Daniel Torday (The Last Flight of Poxl West, March, 2015)
When I was an undergrad I wrote about 90 pages of a novel about a kid who lived in a movie theater on the Lower East Side. The first 15 pages got me into the Syracuse MFA program five years later. But when I got there it fell apart. It was like what felt like rock ground down to sand. I think I just hadn’t convinced myself it was a novel. If I’d been more convinced I think I could’ve finished it. Novel writing is all about your own conviction in a project I think. Somehow that book was too much a product of imagination for me at the time.
Lauren Holmes (Barbara the Slut and Other People, Riverhead, 2015)
I don’t have a drawer novel, but I do have a shelved collection of short stories. I wrote it in college and it was so important to me to write but not important to me to publish—in fact, I had a feeling I would be glad I didn’t publish it, and I am. I knew I wanted to write fiction, and those stories weren’t fiction—they weren’t even autobiographical fiction, they were fictionalized autobiography. I also remember thinking that if I was going to use that material, I could probably use it better later. Which is funny to me now, that I thought my autobiography was good material. But I learned so much from writing that collection.
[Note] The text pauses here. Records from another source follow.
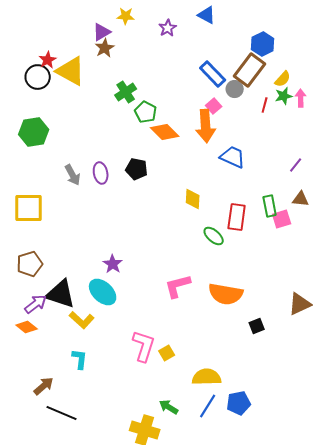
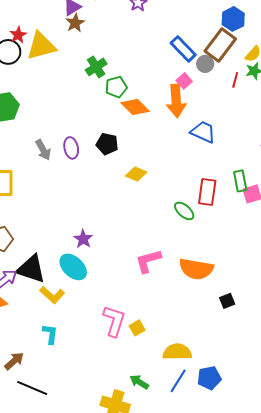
yellow triangle: (71, 71) -> (41, 46), turned -44
green pentagon: (146, 112) -> (116, 87), turned 30
yellow diamond: (193, 199) -> (136, 174), moved, turned -70

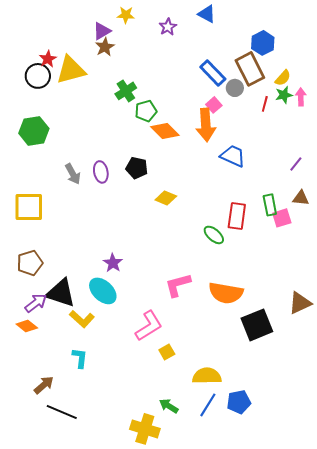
brown rectangle: (220, 45) -> (250, 69), turned -64
black square: (227, 301) -> (257, 325), size x2.0
pink L-shape: (114, 321) -> (149, 326), moved, turned 40

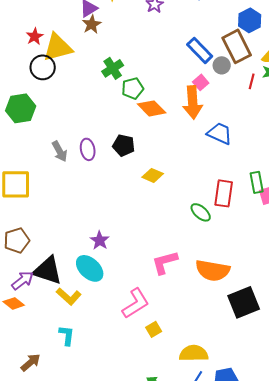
black circle: (38, 76) -> (43, 67), moved

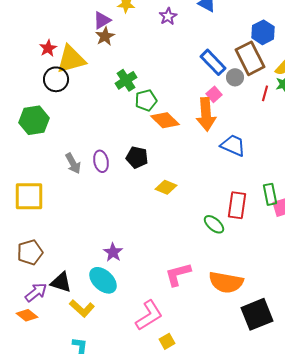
black triangle: (48, 270) -> (61, 282), size x0.7

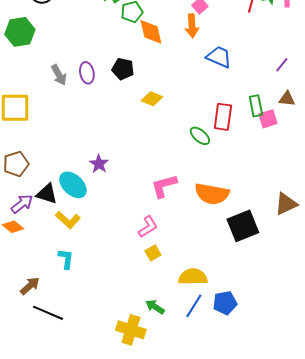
orange arrow: (206, 114) -> (192, 26), size x0.7
orange diamond: (165, 120) -> (151, 32), turned 32
cyan ellipse: (103, 280) -> (73, 185), moved
pink L-shape: (149, 315) -> (148, 227), moved, size x0.7

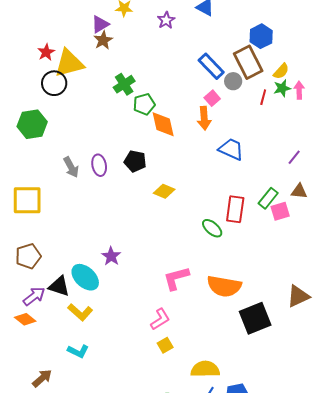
green rectangle: (256, 106) -> (268, 198), turned 50
cyan L-shape: (66, 259) -> (78, 351), turned 110

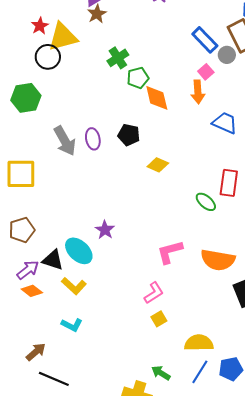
gray arrow: (71, 167) -> (65, 141), size x1.4
orange diamond: (25, 319) -> (32, 291), moved

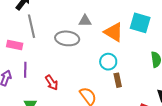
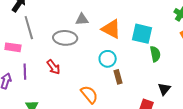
cyan square: (140, 23) -> (142, 34), moved
red arrow: (52, 83) -> (53, 67), moved

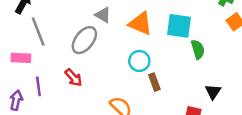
gray triangle: (82, 19) -> (103, 15), turned 40
gray ellipse: (65, 38) -> (84, 40), turned -50

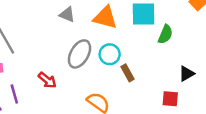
gray ellipse: (84, 40) -> (80, 54), moved
green semicircle: (198, 49) -> (165, 34), turned 48
black triangle: (213, 92) -> (186, 74), turned 35

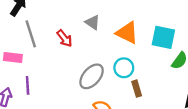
gray ellipse: (80, 54) -> (92, 76), moved
red arrow: (47, 80) -> (64, 38), moved

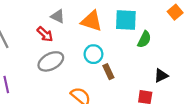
red arrow: (64, 38) -> (45, 34), moved
gray ellipse: (92, 76) -> (51, 61), moved, turned 30

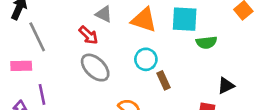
green semicircle: (144, 39) -> (206, 42), turned 56
gray ellipse: (51, 61) -> (95, 68), turned 70

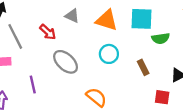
red arrow: (88, 35) -> (48, 32), moved
brown rectangle: (163, 80) -> (143, 67), moved
purple line: (42, 94) -> (33, 84), moved

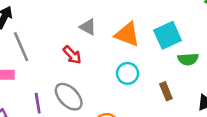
cyan square: (142, 19) -> (168, 35), turned -30
red arrow: (48, 32) -> (72, 55), moved
gray ellipse: (66, 62) -> (69, 97), moved

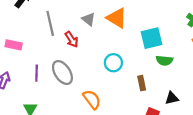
orange triangle: (127, 34) -> (117, 18), moved
gray line: (21, 47) -> (50, 23), moved

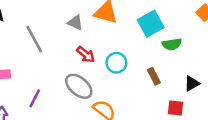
red arrow: (72, 39) -> (86, 55), moved
purple line: (37, 73) -> (35, 98), turned 42
gray ellipse: (62, 73) -> (79, 86), moved

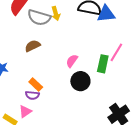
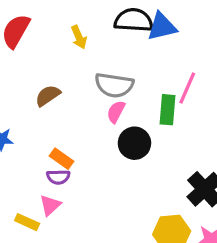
gray semicircle: (39, 17) -> (114, 85), moved

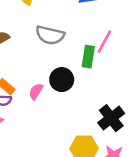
pink semicircle: (116, 112) -> (36, 91), moved

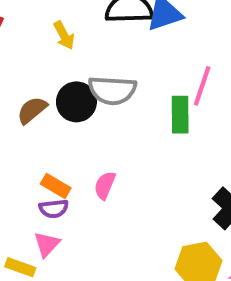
black circle: (62, 80) -> (76, 102), moved

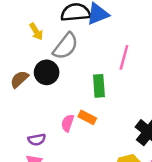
gray semicircle: (112, 90) -> (66, 46), moved, turned -52
green rectangle: (180, 115) -> (99, 86), moved
orange rectangle: (56, 186) -> (87, 117), moved

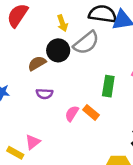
black circle: (47, 72) -> (58, 50), moved
purple semicircle: (37, 140) -> (44, 94), moved

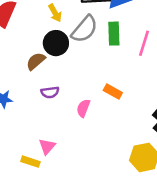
green rectangle: (108, 86) -> (114, 34), moved
orange rectangle: (91, 112) -> (113, 92), moved

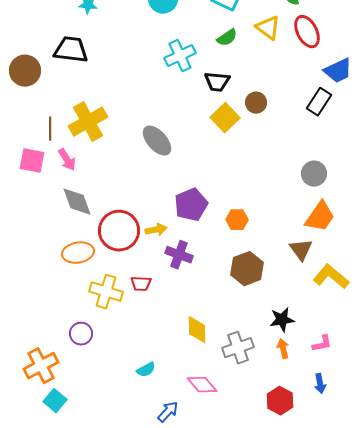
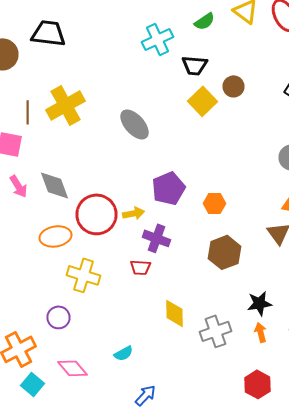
pink arrow: (67, 160) -> (18, 186), moved
red trapezoid: (141, 284) -> (140, 267), moved
pink diamond: (202, 385) -> (72, 368), moved

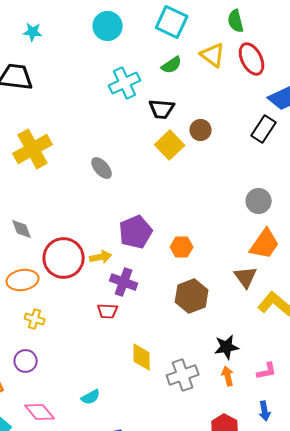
gray ellipse: (134, 124) -> (102, 168), size x0.7
gray diamond: (54, 185) -> (22, 229), size x0.7
yellow cross: (84, 275) -> (35, 319), moved, size x0.6

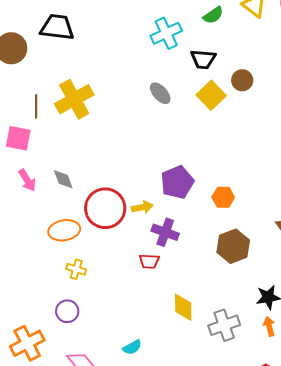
gray ellipse: (102, 168) -> (160, 93), moved

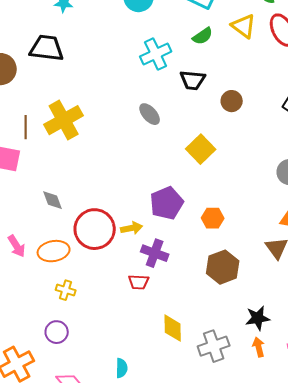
yellow square: (211, 95) -> (201, 149), moved
pink arrow: (27, 180) -> (17, 246), moved
cyan semicircle: (132, 347) -> (122, 368), turned -60

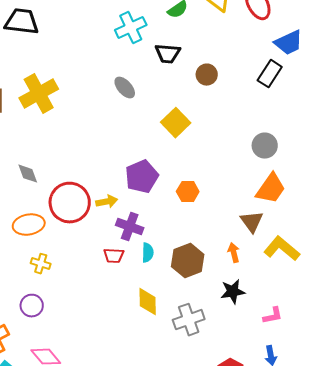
brown hexagon: (223, 267) -> (188, 261), moved
orange arrow: (259, 347) -> (234, 253), moved
cyan semicircle: (122, 368) -> (148, 253), moved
How to write stories, really—what makes a story, and how to use characters, plot, dialogue, and details.
Anthony Doerr (All the Light We Cannot See, Scribner, 2014)
I’ve abandoned multiple projects: a novella about salmon, half a novel about a lighthouse keeper, at least a dozen stories. It’s not something I’ve outgrown either; storytelling is mostly trial and error for me, and I never know what I’m making until I try to make it. But I also think it’s very important not to get too attached to metrics: this piece “succeeded,” this piece “failed.” Ultimately we ought to make things out of these unreliable and tricky entities called words as a kind of play, and to play as well as we can only because we are playing, not necessarily because there is any result at all attached to the outcome.
Colum McCann (TransAtlantic, Random House, 2014)
I think nearly every writer has a novel in the drawer. I have two. They’re both dreadful. I should burn them really, but sometimes I just glance at them to remind myself how lucky I have been to escape them. One of them, Uncle Saccharine, was written when I was 22 and it almost got published which I think would have sounded a very loud death knell for my writing career. Seriously, it’s abysmal. Even the drawer it’s in should be burned. I think drawer novels are what writers know, rather than good novels where writers investigate what they want to know. It’s an important distinction. My two drawer novels were entirely diseased with self-consciousness.